La combinación de encarecimiento del crédito, caída del consumo y falta de financiamiento dispara la morosidad comercial. El 12,5% de las firmas endeudadas en la provincia registra atrasos graves de pago, afectando la cadena de pagos industrial.
Gráfico sobre el aumento de la morosidad empresarial y los problemas de financiamiento en pymes argentinas.
Redacción En Orsai // Miercoles 19 de agosto de 2026 | 20:50
El estrangulamiento financiero sobre las pequeñas y medianas empresas volvió a encender las alarmas en el entramado productivo del conurbano bonaerense. La combinación entre una caída sostenida de la actividad, tasas de interés elevadas y la falta de liquidez provocó un salto significativo en la morosidad empresarial, afectando de manera directa la cadena de pagos y cortando el acceso a nuevas líneas de financiamiento operativo.
Lo esencial:
Los datos oficiales reflejan la severidad de la crisis de liquidez. El reporte emitido por la autoridad monetaria expone que el nivel de incobrabilidad creció con fuerza en los préstamos con garantía hipotecaria (5,4%) y prendarios (4,2%), seguidos por los adelantos en cuenta corriente (3,2%) y el descuento de documentos (2,7%), instrumentos clave para el funcionamiento operativo diario de las fábricas y comercios.

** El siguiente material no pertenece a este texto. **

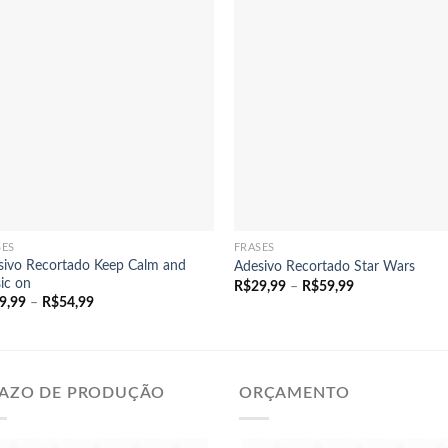
+
+
SES
FRASES
sivo Recortado Keep Calm and
Adesivo Recortado Star Wars
ic on
Faixa
R$
29,99
–
R$
59,99
de
Faixa
9,99
–
R$
54,99
preço:
de
R$29,99
preço:
através
R$29,99
R$59,99
através
R$54,99
AZO DE PRODUÇÃO
ORÇAMENTO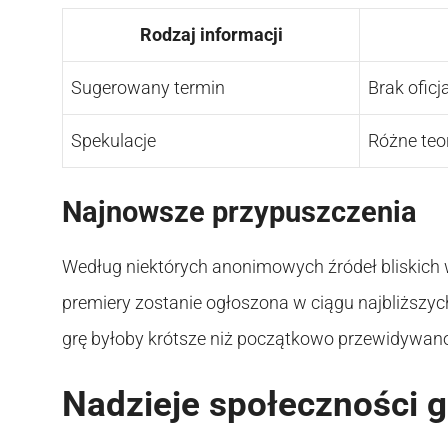
Rodzaj informacji
Sugerowany termin
Brak ofic
Spekulacje
Różne teo
Najnowsze przypuszczenia
Według niektórych anonimowych źródeł bliskich wy
premiery zostanie ogłoszona w ciągu najbliższyc
grę byłoby krótsze niż początkowo przewidywan
Nadzieje społeczności 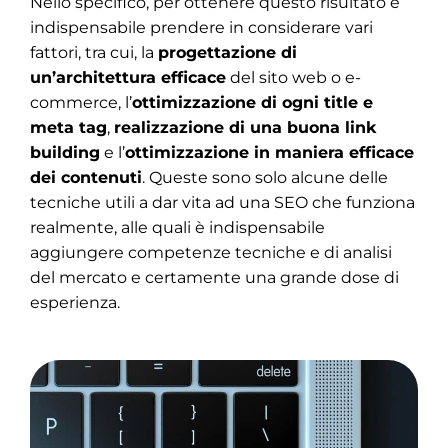
Nello specifico, per ottenere questo risultato è
indispensabile prendere in considerare vari
fattori, tra cui, la
progettazione di
un’architettura efficace
del sito web o e-
commerce, l’
ottimizzazione di ogni title e
meta tag
,
realizzazione di una buona link
building
e l’
ottimizzazione in maniera efficace
dei contenuti
. Queste sono solo alcune delle
tecniche utili a dar vita ad una SEO che funziona
realmente, alle quali è indispensabile
aggiungere competenze tecniche e di analisi
del mercato e certamente una grande dose di
esperienza.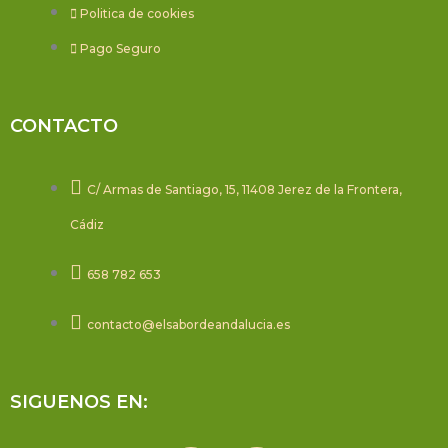
Politica de cookies
Pago Seguro
CONTACTO
C/ Armas de Santiago, 15, 11408 Jerez de la Frontera,
Cádiz
658 782 653
contacto@elsabordeandalucia.es
SIGUENOS EN: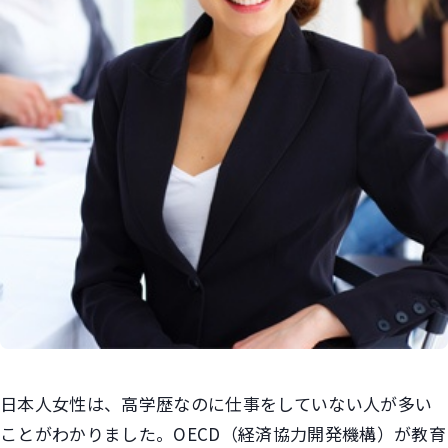
日本人女性は、高学歴なのに仕事をしていない人が多い
ことがわかりました。OECD（経済協力開発機構）が教育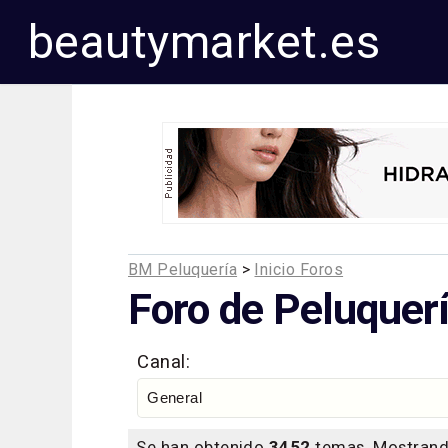
beautymarket.es
BM Peluquería
>
Inicio Foros
Foro de Peluquerí
Canal:
Se han obtenido
3452
temas. Mostrand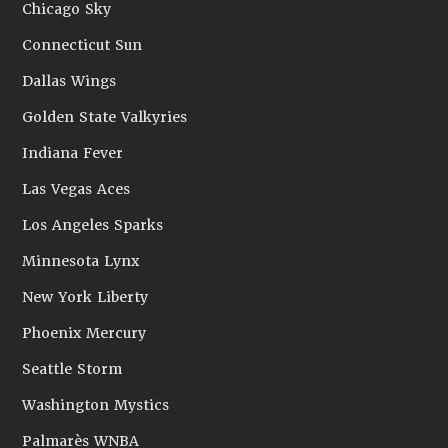
Chicago Sky
Connecticut Sun
Dallas Wings
Golden State Valkyries
Indiana Fever
Las Vegas Aces
Los Angeles Sparks
Minnesota Lynx
New York Liberty
Phoenix Mercury
Seattle Storm
Washington Mystics
Palmarès WNBA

A nivel provincial, la Gerencia de Estudios Económicos del Banco Provincia detectó que una de cada ocho empresas con asistencia crediticia arrastra demoras graves en el cumplimiento de sus cuotas. Esta imposibilidad de cancelar deuda se traduce en la parálisis de proyectos de inversión y en la imposibilidad de reponer stock en un escenario de ventas deprimidas en los centros comerciales urbanos.
Para entender el contexto:
Al panorama financiero de corto plazo se le suma una vulnerabilidad estructural. Las dificultades para sostener la operatividad diaria impactan de lleno en las empresas familiares, que representan el 80% del entramado productivo nacional y generan cerca del 70% del empleo privado, según cifras del Instituto Argentino de la Empresa Familiar (IADEF).
En este segmento, la imposibilidad de planificar inversiones por la coyuntura económica agrava los problemas de gestión. Un relevamiento académico presentado por el think tank Insight 21 de la Universidad Siglo 21 expone que el 59,5% de las pymes familiares no tiene planificado su traspaso generacional, mientras que el 70% no logra sobrevivir más allá de la primera generación debido a la falta de estructuras formales de gobernanza y a la fragilidad patrimonial ante ciclos recesivos recurrentes.
Fuentes: Informes técnicos del Banco Central de la República Argentina (BCRA), Indicador ICAF de CAME, Banco Provincia e Instituto Argentino de la Empresa Familiar (IADEF).